しかし、今の謝罪だってただ条件反射的にしてしまったわけではない。
あの件に関して杏奈は、皆に対して、特に明日香、康太、慎の三人には今ですらあれこれと隠し事をしている。今日うっかり話してしまった、研究に投資していた楠本家の件もそうだが、いくら同期の仲間でも話していない事実がまだあるのだ。
そういった意識から内心では申し訳なく思っている所があり、謝罪の言葉はそういう気持ちから来ているのである。
「でも……委員長になったからか知らないけど最近いろんな授業で当てられることが多くなってきてさ。
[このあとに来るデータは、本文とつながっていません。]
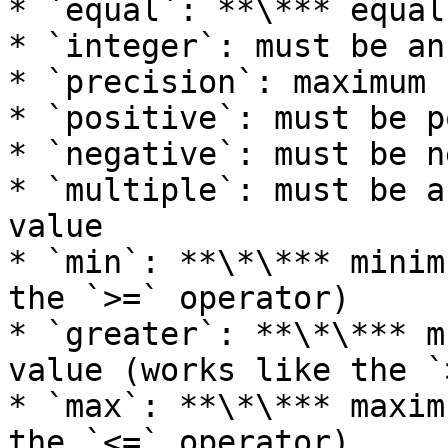
* `equal`: **\*** equal
* `integer`: must be an
* `precision`: maximum 
* `positive`: must be p
* `negative`: must be n
* `multiple`: must be a
value

* `min`: **\*\*** minim
the `>=` operator)

* `greater`: **\*\*** m
value (works like the `
* `max`: **\*\*** maxim
the `<=` operator)
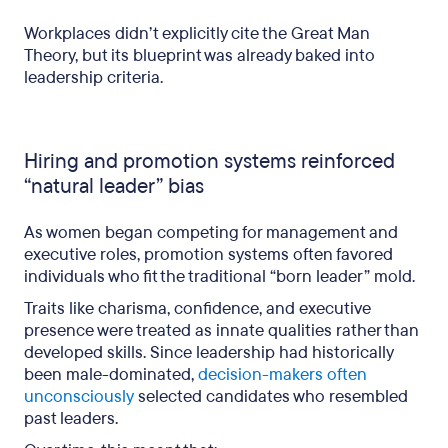
Workplaces didn’t explicitly cite the Great Man
Theory, but its blueprint was already baked into
leadership criteria.
Hiring and promotion systems reinforced
“natural leader” bias
As women began competing for management and
executive roles, promotion systems often favored
individuals who fit the traditional “born leader” mold.
Traits like charisma, confidence, and executive
presence were treated as innate qualities rather than
developed skills. Since leadership had historically
been male-dominated,
decision-makers often
unconsciously
selected candidates who resembled
past leaders.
先生たちから期待してるぞとか言われたら、テストも上位取らなきゃって思っちゃうんだよな」
その後ろめたさから逃れるため……では無いが、杏奈はもう一度話を学校の方へと戻した。
あまり暗い話ばかりしていても気持ちがしぼんでしまうし、明日香にも暗い気持ちにはなって欲しくなかったのだ。
「あー、それね! クラスの委員長っていうだけで担任とか教科担任からプレッシャーが来るって中学の友達が言ってた。あれってやっぱりあるの?」
「わたしはあると思うよ。楠本も結構当てられてる気がするけど、あいつは勉強が出来すぎるからなぁ。当てられるプレッシャーなんて感じてなさそうだ」
達哉への嫌味をダシに、少し冗談も交えてみる。
杏奈は彼がどれくらい勉強ができるのかを知らないが、実力テストが全て満点だったという噂を耳にしたり、授業で当てられて間違えたことがないという状況を見てきている。
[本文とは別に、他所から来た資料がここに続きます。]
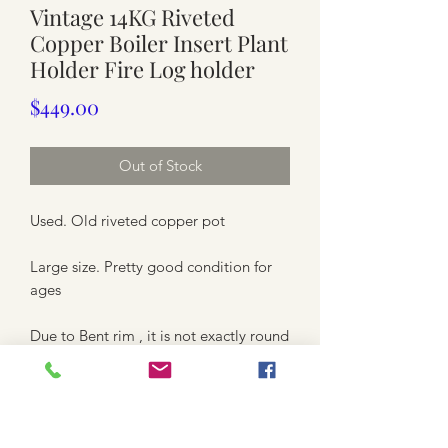
Vintage 14KG Riveted
Copper Boiler Insert Plant
Holder Fire Log holder
Price
$449.00
Out of Stock
Used. Old riveted copper pot
Large size. Pretty good condition for
ages
Due to Bent rim , it is not exactly round
shape and uneven rim.
Approximately top is between 63.5cm
to 64cm ( inner rim 57.5cm diameter)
そんな優等生を見ると、劣等生経験者の杏奈は嫌味の一つくらいぶつけたくなってしまうのだ。
もっとも彼女の場合、こうして本人が聞いていない場所で言うことよりも、本人に面と向かって言うことの方が多いが。
「あはは……達くんは昔っからいろんな伝説があるからねー」
しかし明日香が前世でこの地域にいたのは、中学二年の春頃までだったと聞いている。その頃から達哉少年はある意味やんちゃだったのか、それとも今よりも紳士な性格だったのか杏奈には分からないものの、伝説という言葉が出てくるような何かをして来たのだろう。
「伝説、か。確かにたまに噂を聞いたりするけど」
杏奈の知っている噂は、主に中学二年の夏以降のものだ。彼が一人の少女と付き合い出したという、その時期からのことである。
さすが、明日香は昔からこの地域に住んでいただけはあって色々と情報を持っているようだ。と思う一方で、どうやら彼はそんな以前からプライベートが脅かされ始めていたらしいことも分かってしまう。
「杏奈も達くんの昔の噂聞くんだ?」
「聞くよ。どれだけ尾ひれがついてるかは知らないけど」
女子たちが話している噂は、伝言ゲームのようなものだと杏奈は思っている。だから、どれくらい大げさになっているのか、あるいは真実から離れてしまったかは分からないのだ。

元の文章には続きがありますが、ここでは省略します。